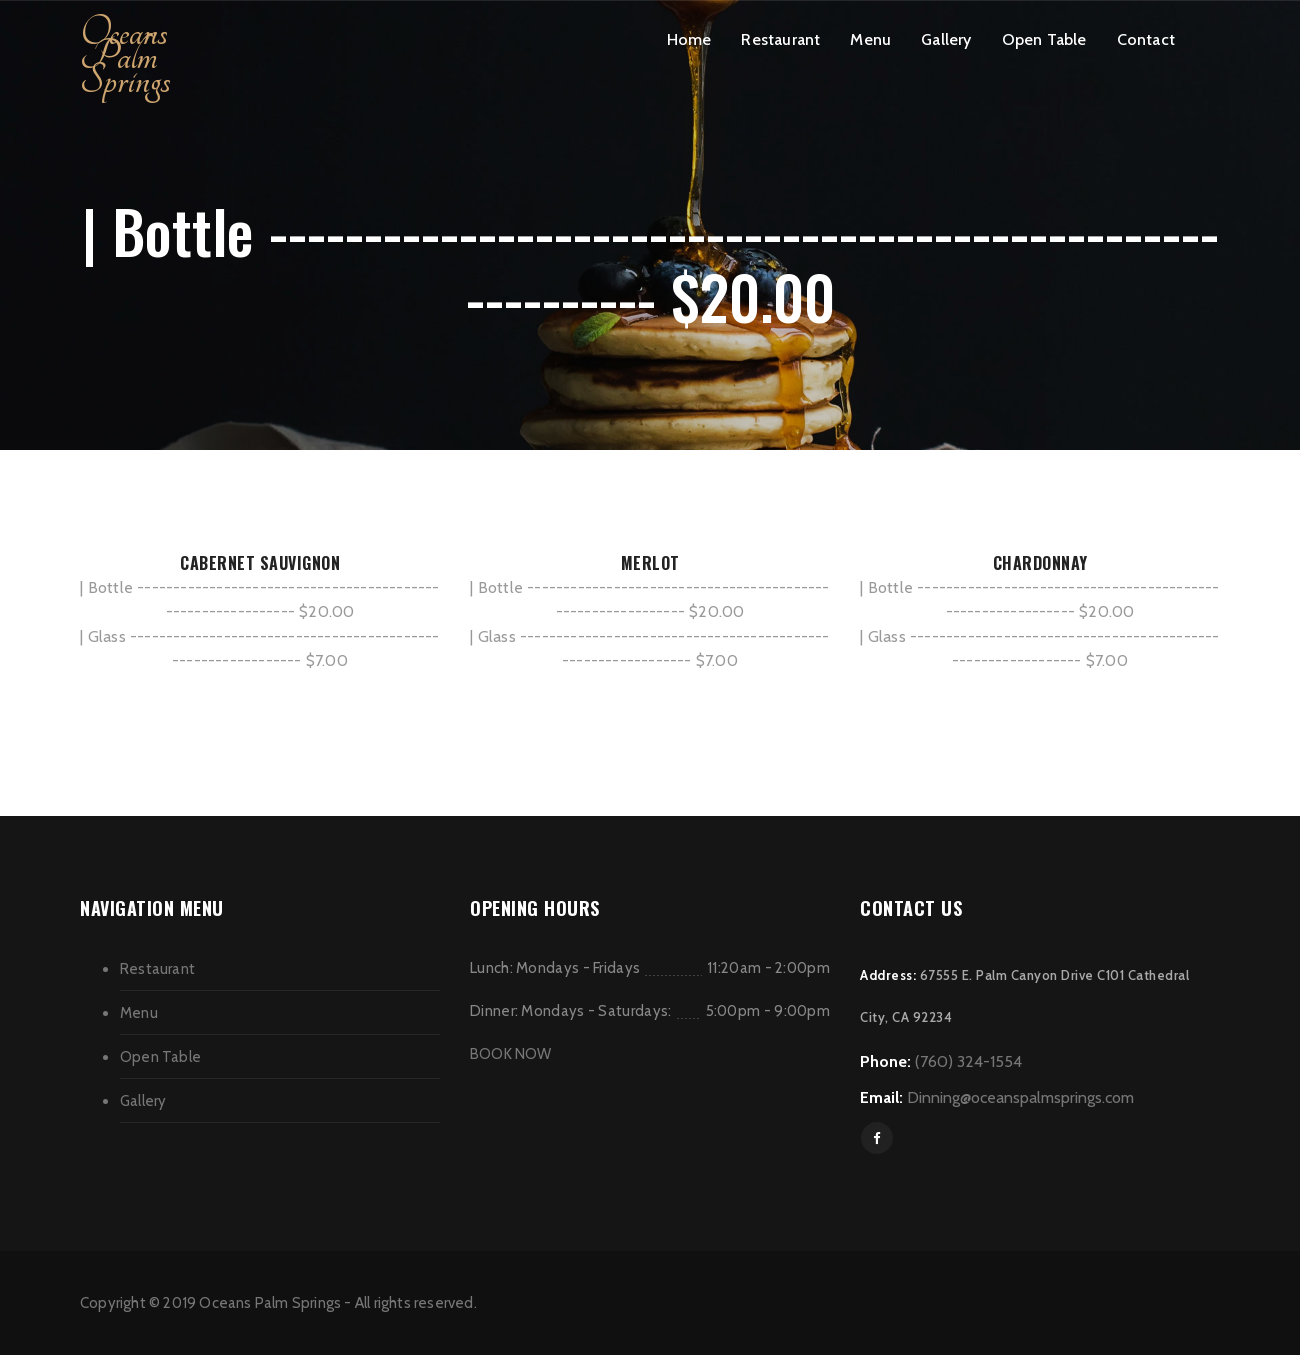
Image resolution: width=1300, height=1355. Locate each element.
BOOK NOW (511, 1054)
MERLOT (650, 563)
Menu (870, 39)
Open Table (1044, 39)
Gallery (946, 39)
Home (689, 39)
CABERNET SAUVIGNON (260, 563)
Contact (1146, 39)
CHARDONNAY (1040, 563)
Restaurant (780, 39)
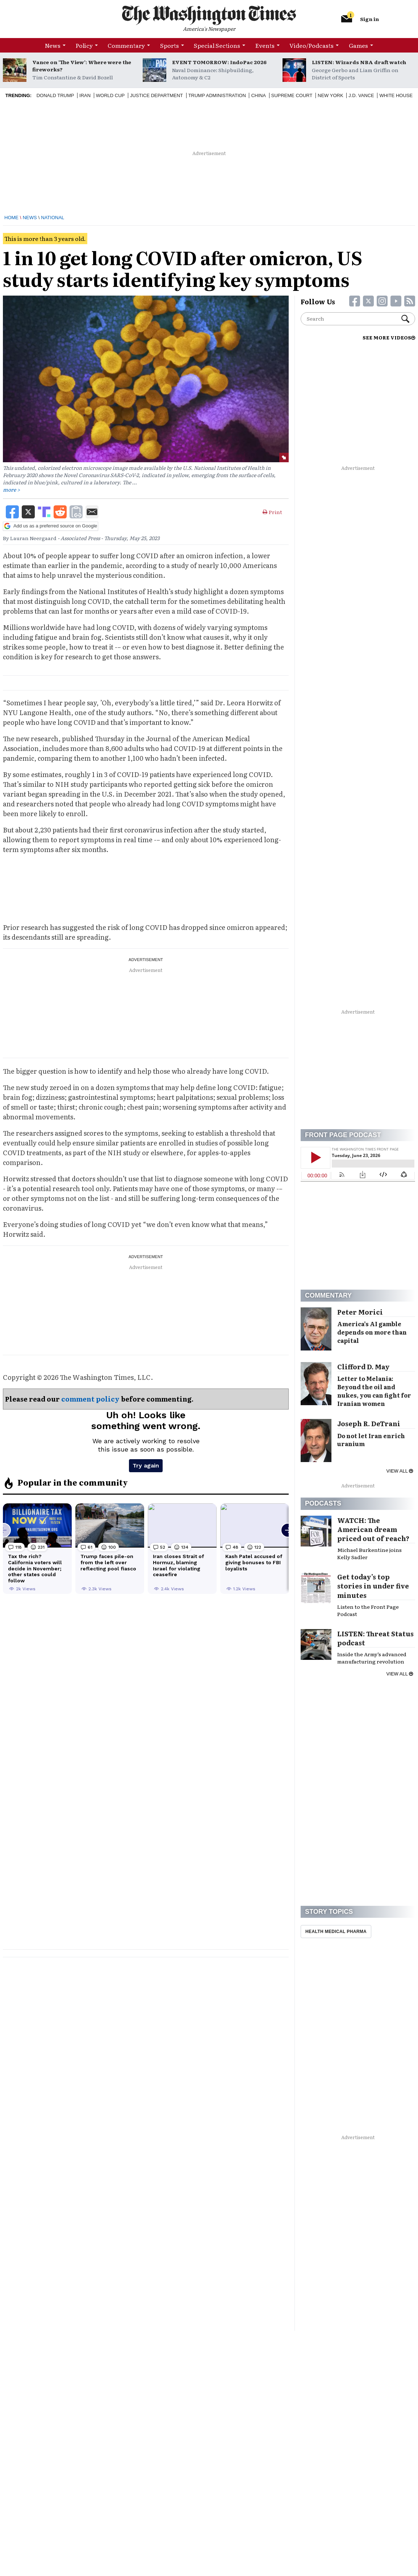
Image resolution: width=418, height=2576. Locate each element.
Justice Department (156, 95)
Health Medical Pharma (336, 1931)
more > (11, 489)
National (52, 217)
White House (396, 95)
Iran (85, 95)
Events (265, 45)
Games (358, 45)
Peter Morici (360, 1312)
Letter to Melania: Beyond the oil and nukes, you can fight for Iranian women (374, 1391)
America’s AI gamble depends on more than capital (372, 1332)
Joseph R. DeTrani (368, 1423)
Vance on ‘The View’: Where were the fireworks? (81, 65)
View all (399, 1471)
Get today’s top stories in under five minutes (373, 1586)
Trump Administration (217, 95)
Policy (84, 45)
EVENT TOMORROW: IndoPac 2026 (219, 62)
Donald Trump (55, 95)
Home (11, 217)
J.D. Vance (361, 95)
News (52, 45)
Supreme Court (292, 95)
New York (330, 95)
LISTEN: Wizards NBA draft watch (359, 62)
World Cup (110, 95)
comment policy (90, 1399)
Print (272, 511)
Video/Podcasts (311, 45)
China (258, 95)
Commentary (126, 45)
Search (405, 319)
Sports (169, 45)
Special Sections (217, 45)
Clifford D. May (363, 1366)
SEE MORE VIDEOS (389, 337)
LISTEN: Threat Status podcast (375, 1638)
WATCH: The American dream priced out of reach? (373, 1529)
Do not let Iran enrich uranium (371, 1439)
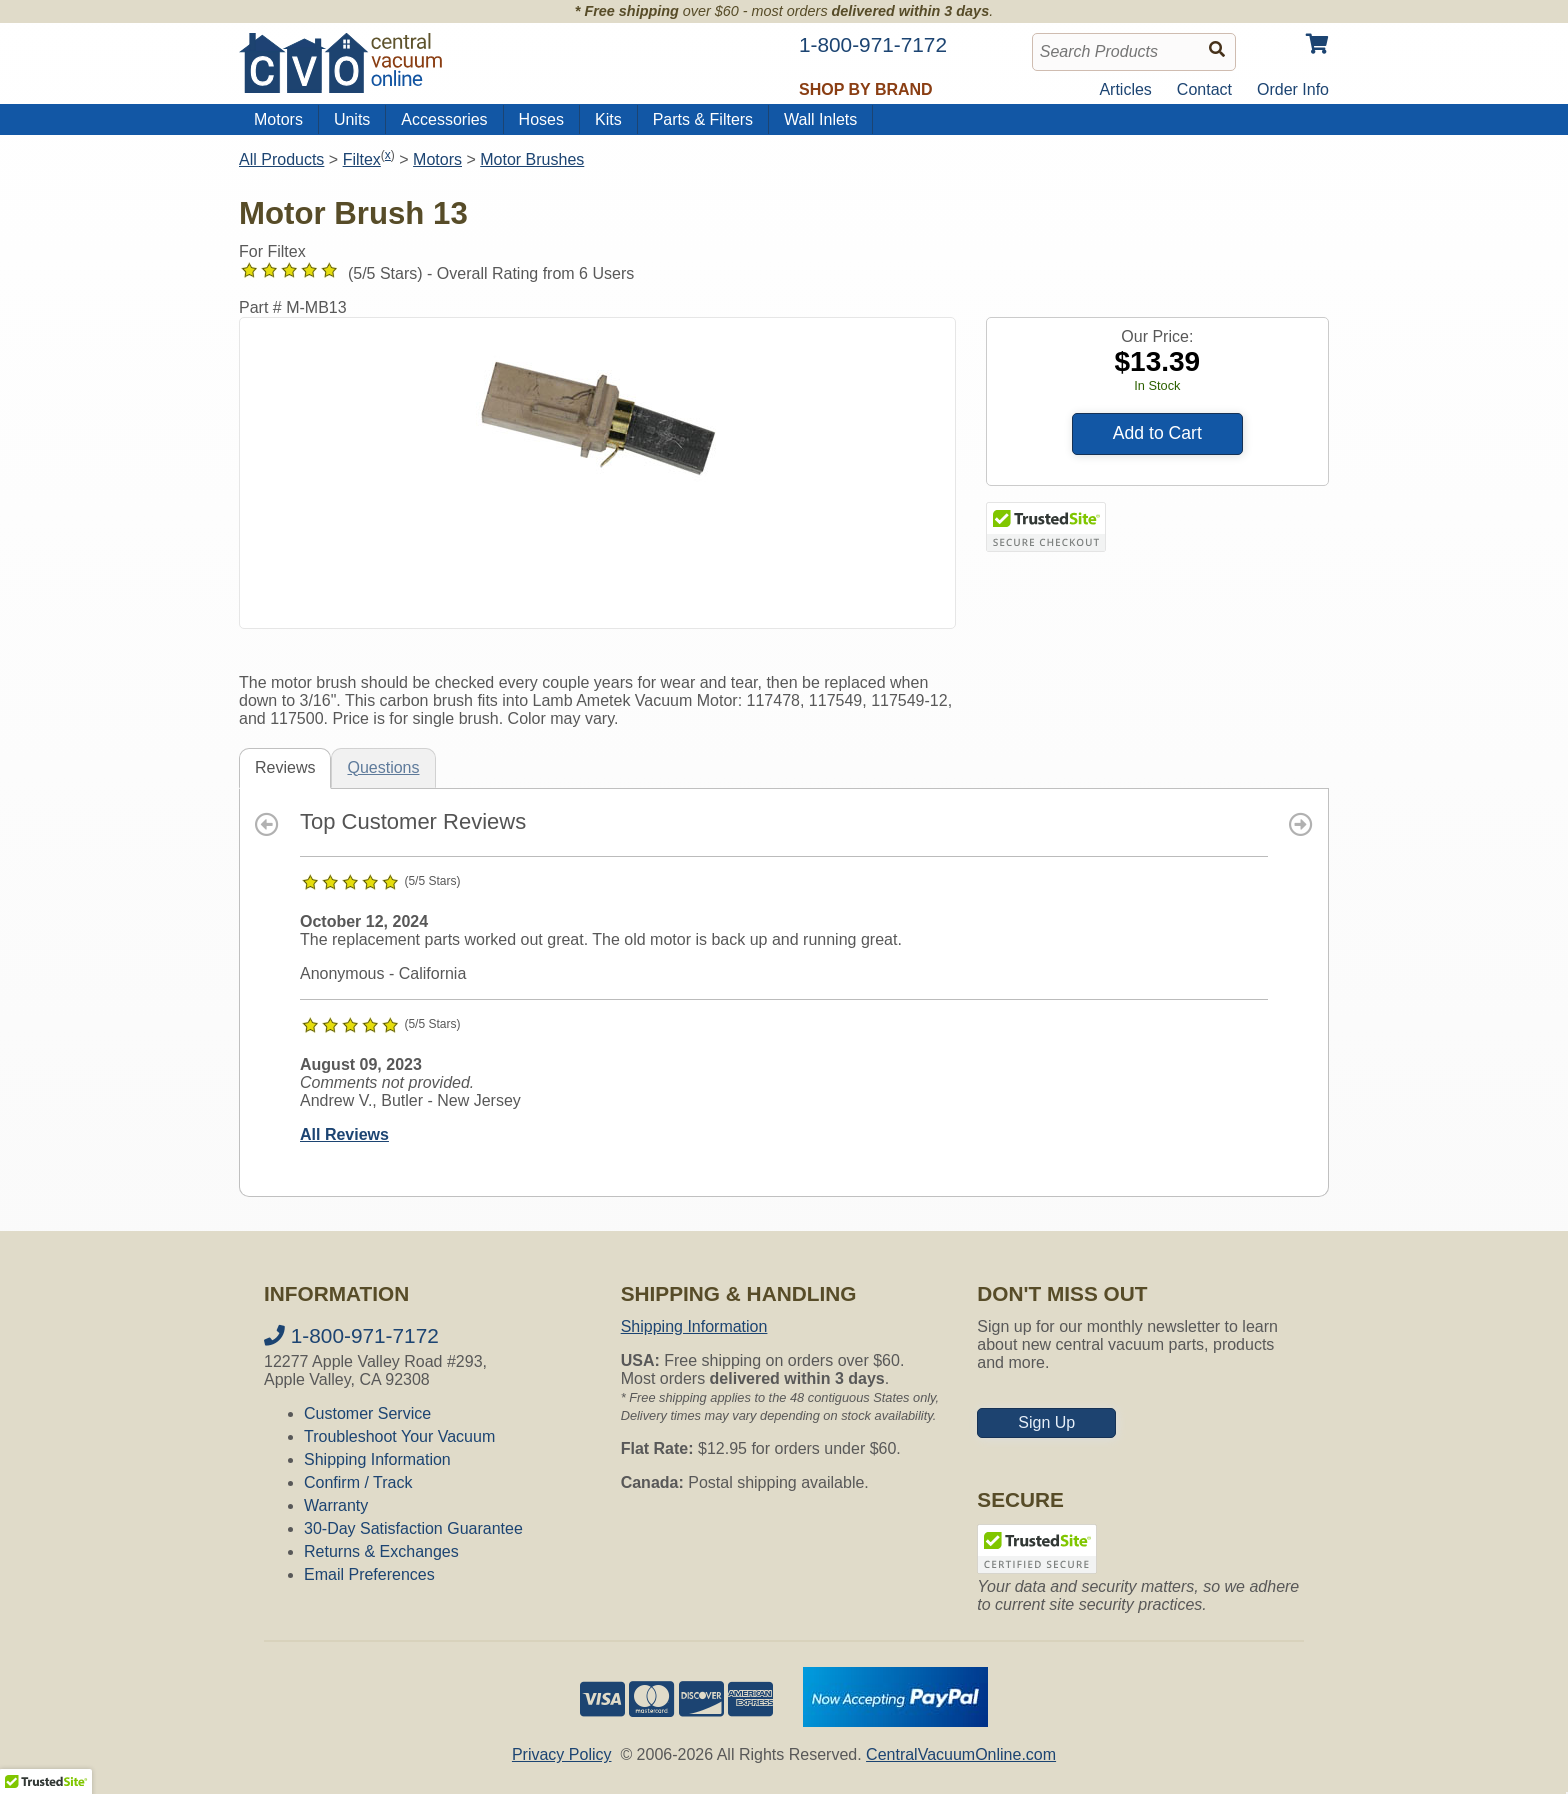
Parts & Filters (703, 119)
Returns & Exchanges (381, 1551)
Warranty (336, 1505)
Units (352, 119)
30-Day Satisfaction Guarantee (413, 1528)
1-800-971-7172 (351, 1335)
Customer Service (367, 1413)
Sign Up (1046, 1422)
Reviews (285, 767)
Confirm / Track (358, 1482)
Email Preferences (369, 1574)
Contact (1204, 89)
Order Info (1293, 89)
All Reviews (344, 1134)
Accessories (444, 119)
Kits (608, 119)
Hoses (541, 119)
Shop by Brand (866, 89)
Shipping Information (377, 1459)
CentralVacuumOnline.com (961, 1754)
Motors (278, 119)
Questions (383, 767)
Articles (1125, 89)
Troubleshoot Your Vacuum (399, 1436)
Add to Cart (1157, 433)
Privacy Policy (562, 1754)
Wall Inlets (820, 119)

What you need to do → Copy the lines above exactly. Start with the line containing "Units (352, 119)", end with the line containing "Accessories (444, 119)", and include both.

Output for this task →
Units (352, 119)
30-Day Satisfaction Guarantee (413, 1528)
1-800-971-7172 (351, 1335)
Customer Service (367, 1413)
Sign Up (1046, 1422)
Reviews (285, 767)
Confirm / Track (358, 1482)
Email Preferences (369, 1574)
Contact (1204, 89)
Order Info (1293, 89)
All Reviews (344, 1134)
Accessories (444, 119)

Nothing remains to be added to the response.